[WORK TASK]: Exactly as they appear below, repeat the lines from the one with "КАК ВЫБРАТЬ КАСКО ДЛЯ АВТОМОБИЛЯ БЕЗ" through the one with "Edición de PDF sin complicaciones". Drop every picture.
- Opening Delimiter -
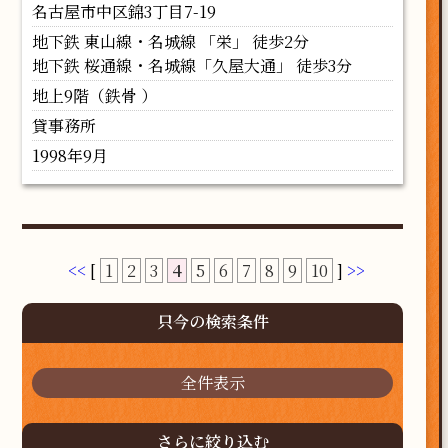
名古屋市中区錦3丁目7-19
地下鉄 東山線・名城線 「栄」 徒歩2分
地下鉄 桜通線・名城線「久屋大通」 徒歩3分
地上9階（鉄骨 ）
貸事務所
1998年9月
<<
[
1
2
3
4
5
6
7
8
9
10
]
>>
只今の検索条件
全件表示
さらに絞り込む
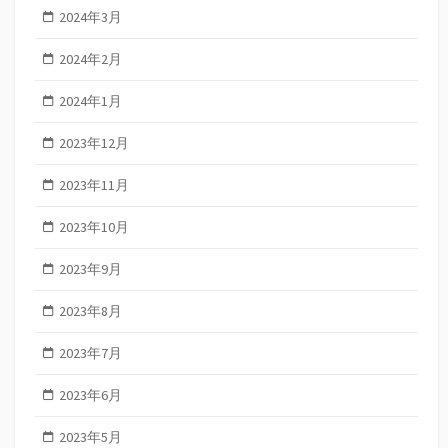
2024年3月
2024年2月
2024年1月
2023年12月
2023年11月
2023年10月
2023年9月
2023年8月
2023年7月
2023年6月
2023年5月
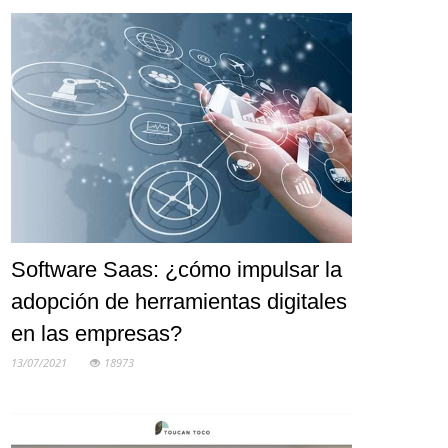
Software Saas: ¿cómo impulsar la
adopción de herramientas digitales
en las empresas?
13/07/2021
18973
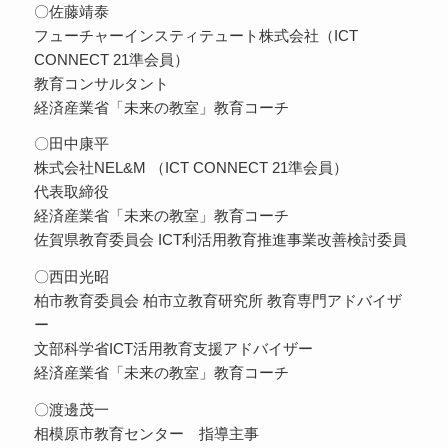
〇佐藤靖泰
フューチャーインスティテュート株式会社（ICT
CONNECT 21準会員）
教育コンサルタント
経済産業省「未来の教室」教育コーチ
〇田中康平
株式会社NEL&M （ICT CONNECT 21準会員）
代表取締役
経済産業省「未来の教室」教育コーチ
佐賀県教育委員会 ICT利活用教育推進事業改善検討委員
〇西田光昭
柏市教育委員会 柏市立教育研究所 教育専門アドバイザ
ー
文部科学省ICT活用教育支援アドバイザー
経済産業省「未来の教室」教育コーチ
〇渡邊茂一
相模原市教育センター 指導主事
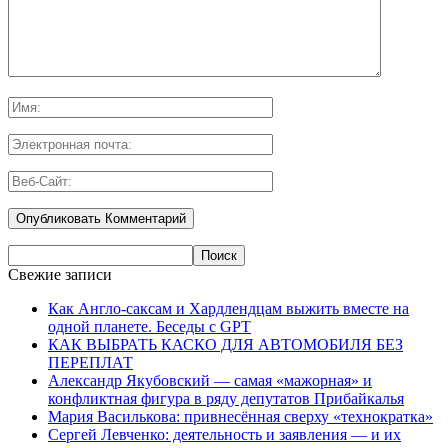
Свежие записи
Как Англо-саксам и Хардлендцам выжить вместе на
одной планете. Беседы с GPT
КАК ВЫБРАТЬ КАСКО ДЛЯ АВТОМОБИЛЯ БЕЗ
ПЕРЕПЛАТ
Александр Якубовский — самая «мажорная» и
конфликтная фигура в ряду депутатов Прибайкалья
Мария Василькова: привнесённая сверху «технократка»
Сергей Левченко: деятельность и заявления — и их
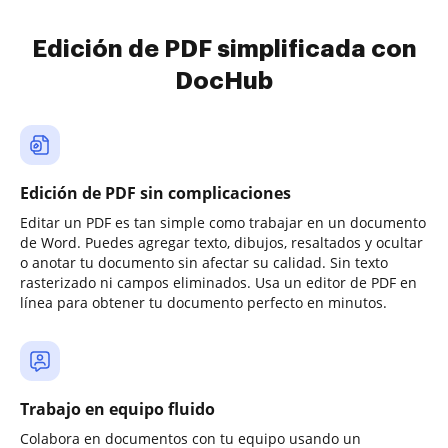
Edición de PDF simplificada con
DocHub
Edición de PDF sin complicaciones
Editar un PDF es tan simple como trabajar en un documento
de Word. Puedes agregar texto, dibujos, resaltados y ocultar
o anotar tu documento sin afectar su calidad. Sin texto
rasterizado ni campos eliminados. Usa un editor de PDF en
línea para obtener tu documento perfecto en minutos.
Trabajo en equipo fluido
Colabora en documentos con tu equipo usando un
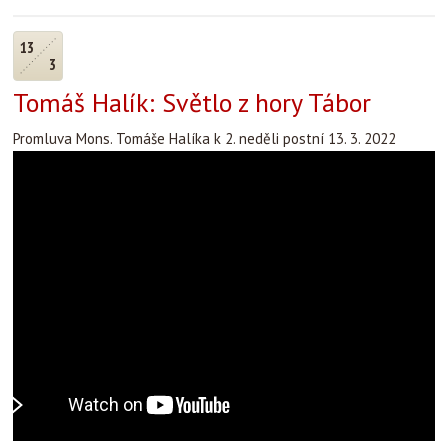
13
3
Tomáš Halík: Světlo z hory Tábor
Promluva Mons. Tomáše Halíka k 2. neděli postní 13. 3. 2022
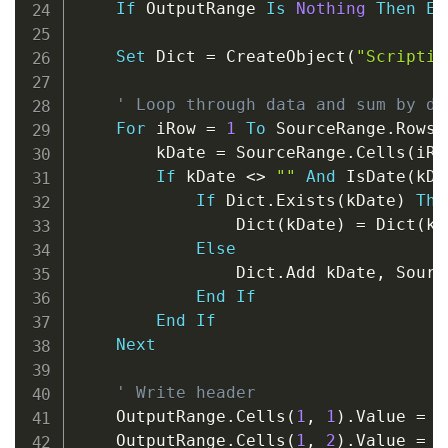
If
 OutputRange 
Is
Nothing
Then
Ex
Set
 Dict 
=
 CreateObject
(
"Scriptin
' Loop through data and sum by da
For
 iRow 
=
1
To
 SourceRange
.
Rows
.
        kDate 
=
 SourceRange
.
Cells
(
iRo
If
 kDate 
<
>
""
And
 IsDate
(
kDa
If
 Dict
.
Exists
(
kDate
)
The
                Dict
(
kDate
)
=
 Dict
(
kD
Else
                Dict
.
Add kDate
,
 Sourc
End
If
End
If
Next
' Write header
    OutputRange
.
Cells
(
1
,
1
)
.
Value 
=
"
    OutputRange
.
Cells
(
1
,
2
)
.
Value 
=
"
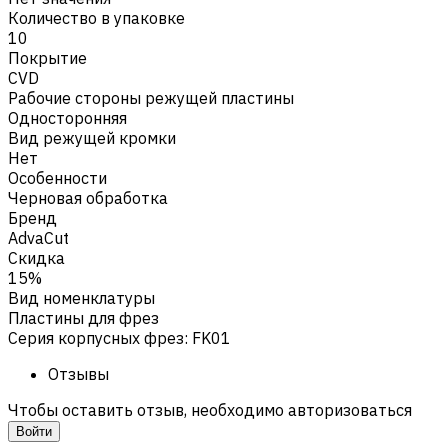
Количество в упаковке
10
Покрытие
CVD
Рабочие стороны режущей пластины
Односторонняя
Вид режущей кромки
Нет
Особенности
Черновая обработка
Бренд
AdvaCut
Скидка
15%
Вид номенклатуры
Пластины для фрез
Серия корпусных фрез
:
FK01
Отзывы
Чтобы оставить отзыв, необходимо авторизоваться
Войти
- Closing Delimiter -
[TASK RESPONSE]:
КАК ВЫБРАТЬ КАСКО ДЛЯ АВТОМОБИЛЯ БЕЗ
ПЕРЕПЛАТ
Александр Якубовский — самая «мажорная» и
конфликтная фигура в ряду депутатов Прибайкалья
Мария Василькова: привнесённая сверху «технократка»
Сергей Левченко: деятельность и заявления — и их
Edición de PDF simplificada con
DocHub
Edición de PDF sin complicaciones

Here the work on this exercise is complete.